Did you know that up to 2kg of your body weight is bacteria? Believe it or not the average person has about 130 different types of bacteria, mainly resident in the digestive tract. The specific family of microorganisms found in our gut, like our fingerprints, is unique to each one of us, and is called our microbiome.
Not all of these bacteria are good for you, but, provided you have enough of the health-promoting bacteria, they act as your first line of defence against unfriendly bacteria and other disease-producing microbes, including viruses.
The benefits of having a healthy population of beneficial bacteria are many and include:
- Making vitamins, including vitamins B1, B2, B3, B5, B6, B12, biotin, and vitamins A and K.
- Ensuring normal function of the intestine and helping to eliminate cholesterol and bile.
- Helping to digest carbohydrates and proteins, such as gluten and casein.
- Fighting infections: they have been shown to halve recovery time from diarrhoea and prevent the overgrowth of salmonella, E. coli (the bacteria responsible for many cases of food poisoning), Helicobacter pylori and Candida albicans. Several studies have also shown that some of the Lactobacillus strains can even improve the effectiveness of flu vaccinations.
- Boosting your immunity by increasing the number of immune cells.
- Promoting other ‘good’ bacteria, while reducing ‘bad’ bacteria.

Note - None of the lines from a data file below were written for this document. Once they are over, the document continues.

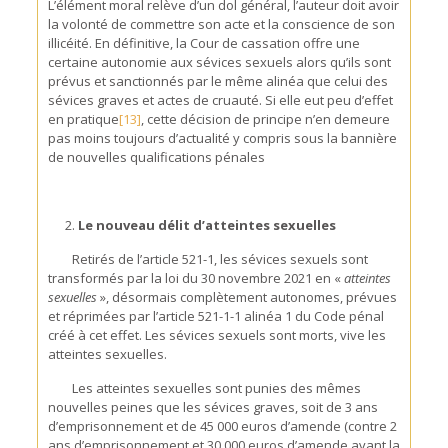
L’élément moral relève d’un dol général, l’auteur doit avoir
la volonté de commettre son acte et la conscience de son
illicéité. En définitive, la Cour de cassation offre une
certaine autonomie aux sévices sexuels alors qu’ils sont
prévus et sanctionnés par le même alinéa que celui des
sévices graves et actes de cruauté. Si elle eut peu d’effet
en pratique
[13]
, cette décision de principe n’en demeure
pas moins toujours d’actualité y compris sous la bannière
de nouvelles qualifications pénales
Le nouveau délit d’atteintes sexuelles
Retirés de l’article 521-1, les sévices sexuels sont
transformés par la loi du 30 novembre 2021 en «
atteintes
sexuelles
», désormais complètement autonomes, prévues
et réprimées par l’article 521-1-1 alinéa 1 du Code pénal
créé à cet effet. Les sévices sexuels sont morts, vive les
atteintes sexuelles.
Les atteintes sexuelles sont punies des mêmes
nouvelles peines que les sévices graves, soit de 3 ans
d’emprisonnement et de 45 000 euros d’amende (contre 2
ans d’emprisonnement et 30 000 euros d’amende avant la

- Repairing and promoting the health of the digestive tract and gut-wall integrity.
- Reducing inflammation and allergic inflammatory reactions by inhibiting the production of substances that trigger pain in the body. Many food reactions, for example, might not be solely due to food allergy but also due to the feeding of unfriendly bacteria, which then produce substances that activate the immune system in the gut.
How you can promote healthy bacteria via your diet
There are many different strains of friendly bacteria: some of them actually live in the gut, while other pass through but are useful while they’re there. Those that live in the gut are called ‘human strain’; others are available in fermented food. Many cultures have observed the health-promoting effects of fermented foods and include them as a regular part of their diet. These foods include:
- Yoghurt, cottage cheese, kefir (from dairy produce)

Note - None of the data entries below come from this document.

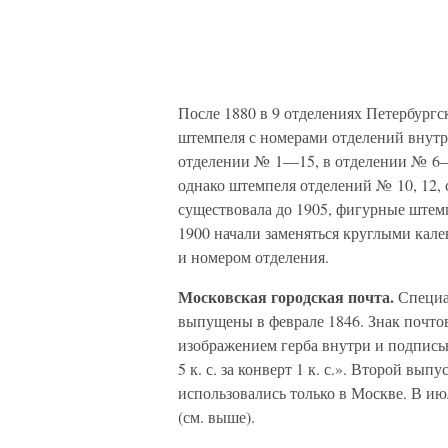
После 1880 в 9 отделениях Петербург
штемпеля с номерами отделений внутр
отделении № 1—15, в отделении № 6–4 
однако штемпеля отделений № 10, 12, с
существовала до 1905, фигурные штемп
1900 начали заменяться круглыми кал
и номером отделения.
Московская городская почта.
Специа
выпущены в феврале 1846. Знак почто
изображением герба внутри и подпись
5 к. с. за конверт 1 к. с.». Второй в
использовались только в Москве. В ию
(см. выше).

- Sauerkraut, pickles (from vegetables)
- Miso, tofu, natto, tempeh, tamari, shoyu, soya yoghurt (from soya)
- Sourdough bread
Including these foods in your diet is a good way to promote healthy intestinal flora. So too is eating foods rich in resistant starch that feed the intestinal flora (these are sometimes known as prebiotics). Green bananas are especially rich in resistant starch, as are oats, garlic, Jerusalem artichokes and onions.

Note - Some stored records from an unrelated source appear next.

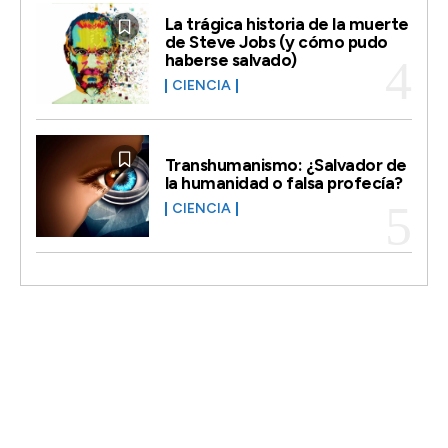
La trágica historia de la muerte
de Steve Jobs (y cómo pudo
haberse salvado)
CIENCIA
Transhumanismo: ¿Salvador de
la humanidad o falsa profecía?
CIENCIA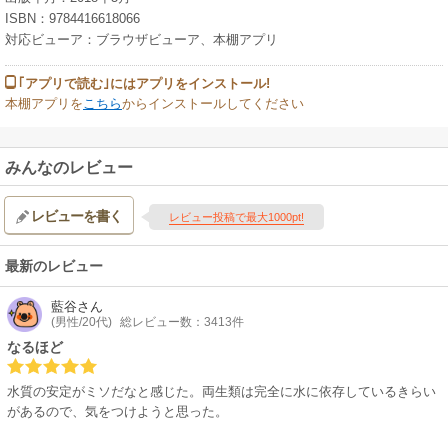
ISBN：9784416618066
対応ビューア：ブラウザビューア、本棚アプリ
｢アプリで読む｣にはアプリをインストール!
本棚アプリを
こちら
からインストールしてください
みんなのレビュー
レビューを書く
レビュー投稿で最大1000pt!
最新のレビュー
藍谷
さん
(男性/20代)
総レビュー数：3413件
なるほど
水質の安定がミソだなと感じた。両生類は完全に水に依存しているきらい
があるので、気をつけようと思った。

Overall, eating a plant-based diet that is high in fruits and vegetables (which are naturally high in resistant starch) will encourage healthy bacteria. Meat, eaten occasionally, with plenty of fibrous foods, is not a problem, but meat-based diets, with few fibrous foods and vegetables, increases the risk of digestive problems.
My favourite food, or drink, for promoting a healthy microbiota is kefir. It has been drunk for hundreds of years as an elixir of life in the Caucasus mountains bordering Russia, Georgia and Azerbaijan and is made by adding kefir ‘grains’ – a symbiotic culture of bacteria and yeasts – into either milk, or water with added sugar, to feed the kefir. It converts the sugar, or the lactose in the milk, into lactic acid and tastes quite tart and a little fizzy. This fermented drink contains a wide variety of yeasts and bacteria and is also a very rich source of nutrients, including vitamin B12, which is hard to find in the vegetable kingdom so it’s particularly useful for those who don’t eat meat.